**Required action**: Would you reproduce every record exactly, leaving out the pictures?

Start of Data for processing

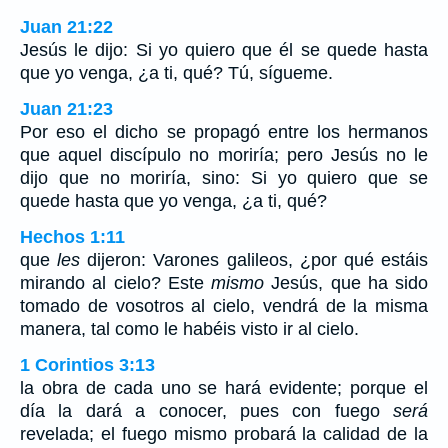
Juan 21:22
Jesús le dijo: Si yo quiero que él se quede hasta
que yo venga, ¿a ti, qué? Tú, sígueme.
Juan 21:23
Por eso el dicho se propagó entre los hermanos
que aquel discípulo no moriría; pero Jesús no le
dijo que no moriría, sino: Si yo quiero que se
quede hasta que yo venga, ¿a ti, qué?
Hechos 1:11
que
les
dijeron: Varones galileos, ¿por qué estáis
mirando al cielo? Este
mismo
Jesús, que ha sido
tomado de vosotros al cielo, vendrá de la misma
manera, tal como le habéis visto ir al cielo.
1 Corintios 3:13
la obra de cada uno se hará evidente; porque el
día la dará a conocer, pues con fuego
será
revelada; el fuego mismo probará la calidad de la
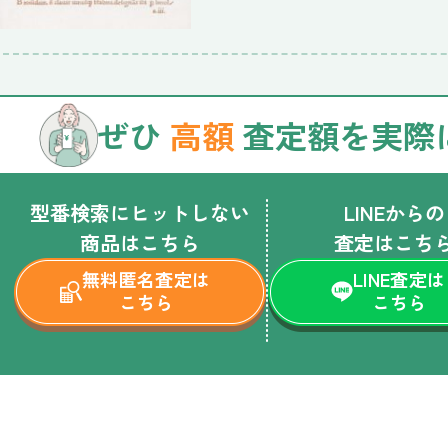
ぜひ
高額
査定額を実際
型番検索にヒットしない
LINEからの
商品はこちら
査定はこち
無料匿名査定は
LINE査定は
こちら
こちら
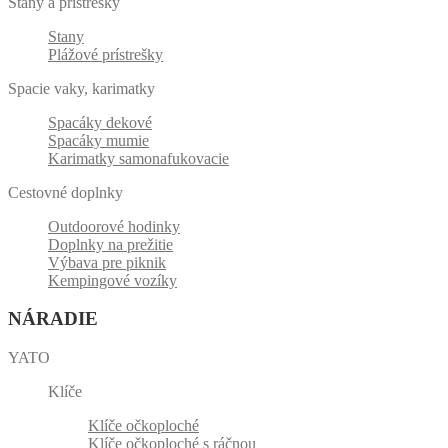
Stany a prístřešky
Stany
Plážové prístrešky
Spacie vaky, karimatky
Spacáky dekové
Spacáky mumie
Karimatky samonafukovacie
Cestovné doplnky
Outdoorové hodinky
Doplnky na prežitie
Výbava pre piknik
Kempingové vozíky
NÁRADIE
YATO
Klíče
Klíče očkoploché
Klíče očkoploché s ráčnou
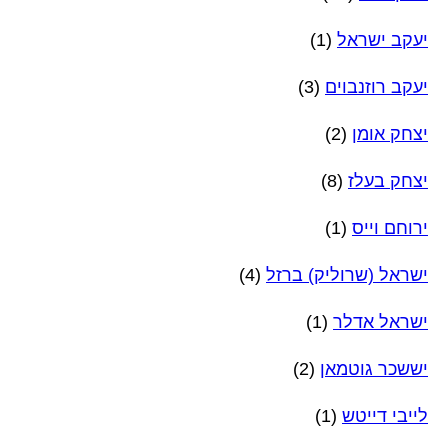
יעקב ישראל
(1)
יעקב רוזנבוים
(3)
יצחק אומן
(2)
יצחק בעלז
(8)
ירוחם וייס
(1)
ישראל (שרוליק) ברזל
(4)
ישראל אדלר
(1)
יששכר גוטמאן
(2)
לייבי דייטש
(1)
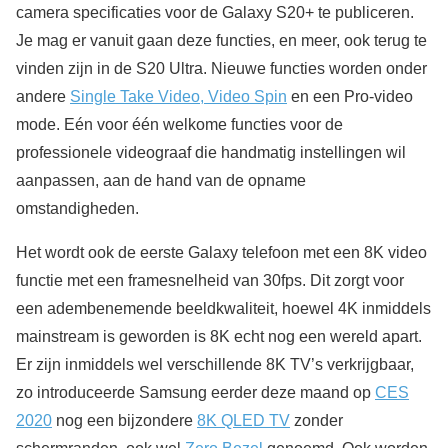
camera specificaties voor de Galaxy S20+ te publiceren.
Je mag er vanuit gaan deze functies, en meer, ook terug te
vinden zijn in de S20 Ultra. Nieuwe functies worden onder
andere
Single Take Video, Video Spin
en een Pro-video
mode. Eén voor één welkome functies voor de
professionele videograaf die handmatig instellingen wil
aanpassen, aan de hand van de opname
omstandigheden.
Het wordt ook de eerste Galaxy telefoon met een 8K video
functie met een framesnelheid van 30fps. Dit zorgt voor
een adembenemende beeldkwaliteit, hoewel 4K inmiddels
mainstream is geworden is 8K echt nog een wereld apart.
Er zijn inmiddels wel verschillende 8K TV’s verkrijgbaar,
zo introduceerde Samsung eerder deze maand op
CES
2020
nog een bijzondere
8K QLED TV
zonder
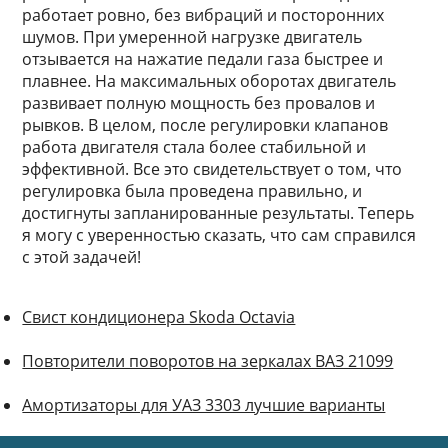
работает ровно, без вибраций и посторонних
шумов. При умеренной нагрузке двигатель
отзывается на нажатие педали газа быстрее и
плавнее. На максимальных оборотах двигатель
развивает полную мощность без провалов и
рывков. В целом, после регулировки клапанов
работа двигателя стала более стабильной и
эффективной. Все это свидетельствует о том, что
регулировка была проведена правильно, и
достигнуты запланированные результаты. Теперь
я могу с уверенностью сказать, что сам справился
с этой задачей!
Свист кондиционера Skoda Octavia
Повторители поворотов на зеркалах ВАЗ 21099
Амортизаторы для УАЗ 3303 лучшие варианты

End of Data for processing

**Problem solution**:
Juan 21:22
Jesús le dijo: Si yo quiero que él se quede hasta
que yo venga, ¿a ti, qué? Tú, sígueme.
Juan 21:23
Por eso el dicho se propagó entre los hermanos
que aquel discípulo no moriría; pero Jesús no le
dijo que no moriría, sino: Si yo quiero que se
quede hasta que yo venga, ¿a ti, qué?
Hechos 1:11
que
les
dijeron: Varones galileos, ¿por qué estáis
mirando al cielo? Este
mismo
Jesús, que ha sido
tomado de vosotros al cielo, vendrá de la misma
manera, tal como le habéis visto ir al cielo.
1 Corintios 3:13
la obra de cada uno se hará evidente; porque el
día la dará a conocer, pues con fuego
será
revelada; el fuego mismo probará la calidad de la
ぜひ
高額
査定額を実際
型番検索にヒットしない
LINEからの
商品はこちら
査定はこち
無料匿名査定は
LINE査定は
こちら
こちら
Stany a prístřešky
Stany
Plážové prístrešky
Spacie vaky, karimatky
Spacáky dekové
Spacáky mumie
Karimatky samonafukovacie
Cestovné doplnky
Outdoorové hodinky
Doplnky na prežitie
Výbava pre piknik
Kempingové vozíky
NÁRADIE
YATO
Klíče
Klíče očkoploché
Klíče očkoploché s ráčnou
יעקב ישראל
(1)
יעקב רוזנבוים
(3)
יצחק אומן
(2)
יצחק בעלז
(8)
ירוחם וייס
(1)
ישראל (שרוליק) ברזל
(4)
ישראל אדלר
(1)
יששכר גוטמאן
(2)
לייבי דייטש
(1)
camera specificaties voor de Galaxy S20+ te publiceren.
Je mag er vanuit gaan deze functies, en meer, ook terug te
vinden zijn in de S20 Ultra. Nieuwe functies worden onder
andere
Single Take Video, Video Spin
en een Pro-video
mode. Eén voor één welkome functies voor de
professionele videograaf die handmatig instellingen wil
aanpassen, aan de hand van de opname
omstandigheden.
Het wordt ook de eerste Galaxy telefoon met een 8K video
functie met een framesnelheid van 30fps. Dit zorgt voor
een adembenemende beeldkwaliteit, hoewel 4K inmiddels
mainstream is geworden is 8K echt nog een wereld apart.
Er zijn inmiddels wel verschillende 8K TV’s verkrijgbaar,
zo introduceerde Samsung eerder deze maand op
CES
2020
nog een bijzondere
8K QLED TV
zonder
работает ровно, без вибраций и посторонних
шумов. При умеренной нагрузке двигатель
отзывается на нажатие педали газа быстрее и
плавнее. На максимальных оборотах двигатель
развивает полную мощность без провалов и
рывков. В целом, после регулировки клапанов
работа двигателя стала более стабильной и
эффективной. Все это свидетельствует о том, что
регулировка была проведена правильно, и
достигнуты запланированные результаты. Теперь
я могу с уверенностью сказать, что сам справился
с этой задачей!
Свист кондиционера Skoda Octavia
Повторители поворотов на зеркалах ВАЗ 21099
Амортизаторы для УАЗ 3303 лучшие варианты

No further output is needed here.